The Chief Minister of India’s State of Andhra Pradesh wants to promote future cooperation between Indian and North Carolina biotechnology companies and State efforts on a short visit to the Triangle, Monday, Feb. 4.

And the trip could lead to the opening of offices for Indian biotech companies in the state, according to those familiar with the trip.

Chief Minister Chandrababu Naidu, one of India’s best-known political figures, plans to sign a joint declaration of intent to cooperate in the field of biotechnology with North Carolina state and Biotech Center officials.

The New York Times recently singled out Naidu as one the Indian leaders who are “at the vanguard of efforts to modernized local economies and integrate them into the global marketplace.”

The event, called “Biotechnology Bridges Continents,” is sponsored by Bio-Technology International, the NC Biotech Center, NC Department of Commerce World Trade Division, and the World Trade Center, will be held at the Biotech Center.

Dr. Veeraindar Goli, speaking on behalf of Bio-Technology International, says, “With its existing research and development infrastructure, presence of world-class biotechnology companies, and centers of excellence, Andhra Pradesh has a competitive edge in biotechnology in India.

“With the recent establishment of Biotech Park and the Genome Valley, Andhra Pradesh is likely to become a major center for bioinformatics and post-genome discovery and development in India.”

Indian companies may open offices here

Vipin K. Garg, president and chief executive officer of Birmingham, Al. based Tranzyme Inc. and advisor to the Bio-Technology International, tells Local Tech Wire that Andhra Pradesh is “one of the most progressive states in India.”

Garg was instrumental in arranging the Minister’s visit to the Triangle. “I was in India a month ago,” he says, “and found out the Minister was coming to the United States. I said he has to come to North Carolina.”

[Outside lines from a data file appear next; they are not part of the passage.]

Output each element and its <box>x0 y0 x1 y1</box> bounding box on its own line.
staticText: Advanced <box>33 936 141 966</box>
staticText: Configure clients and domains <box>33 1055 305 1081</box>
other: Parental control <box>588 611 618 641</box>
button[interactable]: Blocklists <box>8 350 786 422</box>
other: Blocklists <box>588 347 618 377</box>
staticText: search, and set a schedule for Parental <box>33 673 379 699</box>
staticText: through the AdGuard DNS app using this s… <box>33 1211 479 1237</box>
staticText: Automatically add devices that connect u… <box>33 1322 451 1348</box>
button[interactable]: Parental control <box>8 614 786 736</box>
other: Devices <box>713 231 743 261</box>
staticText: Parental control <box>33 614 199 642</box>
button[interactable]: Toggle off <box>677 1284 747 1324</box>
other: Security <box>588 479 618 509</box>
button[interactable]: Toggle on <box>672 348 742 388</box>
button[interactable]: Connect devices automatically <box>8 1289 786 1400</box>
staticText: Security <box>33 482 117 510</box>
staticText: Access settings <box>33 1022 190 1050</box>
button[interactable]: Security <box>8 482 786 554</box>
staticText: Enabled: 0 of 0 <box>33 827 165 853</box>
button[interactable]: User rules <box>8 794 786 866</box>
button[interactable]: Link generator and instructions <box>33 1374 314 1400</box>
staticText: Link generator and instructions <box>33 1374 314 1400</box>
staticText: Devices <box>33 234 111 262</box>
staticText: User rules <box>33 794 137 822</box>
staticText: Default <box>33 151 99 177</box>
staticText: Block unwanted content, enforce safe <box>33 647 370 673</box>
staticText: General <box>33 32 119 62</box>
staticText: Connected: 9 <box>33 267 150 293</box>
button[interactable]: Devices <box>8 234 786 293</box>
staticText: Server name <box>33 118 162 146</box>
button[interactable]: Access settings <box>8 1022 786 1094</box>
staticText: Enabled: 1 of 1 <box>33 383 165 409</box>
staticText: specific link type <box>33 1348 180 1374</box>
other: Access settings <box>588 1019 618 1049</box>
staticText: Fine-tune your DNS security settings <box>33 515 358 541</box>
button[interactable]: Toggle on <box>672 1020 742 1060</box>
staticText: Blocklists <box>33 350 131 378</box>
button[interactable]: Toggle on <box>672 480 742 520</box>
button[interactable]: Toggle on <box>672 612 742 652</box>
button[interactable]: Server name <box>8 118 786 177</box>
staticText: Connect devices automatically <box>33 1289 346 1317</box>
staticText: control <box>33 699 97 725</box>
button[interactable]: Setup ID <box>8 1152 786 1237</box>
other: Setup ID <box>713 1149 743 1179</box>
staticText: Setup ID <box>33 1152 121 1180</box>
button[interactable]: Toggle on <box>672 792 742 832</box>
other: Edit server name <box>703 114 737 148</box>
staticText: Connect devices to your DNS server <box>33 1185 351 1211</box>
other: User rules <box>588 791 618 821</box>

Garg says both states have similar profiles in the way they combine government and private economic initiatives such as the state-supported Biotech Center and Research Triangle Park itself.

“The Research Triangle is the only place the Minister will visit other than New York City,” Garg says.

The cooperation agreement is a first step that may eventually lead to Indian companies considering the Triangle as a place to open offices and marketing and technology alliances between companies in the two states, Garg says.

Garg says the visit was not a hard sell because, “Anyone following biotechnology, particularly looking at models of state supported industry, is familiar with the Research Triangle and the Biotechnology Center.”

The event takes place at the NC Biotechnology Center from 5 to 7:30 p.m. Feb. 4. Naidu and his delegation will also tour area biotechnology firms. He also is scheduled to visit IBM.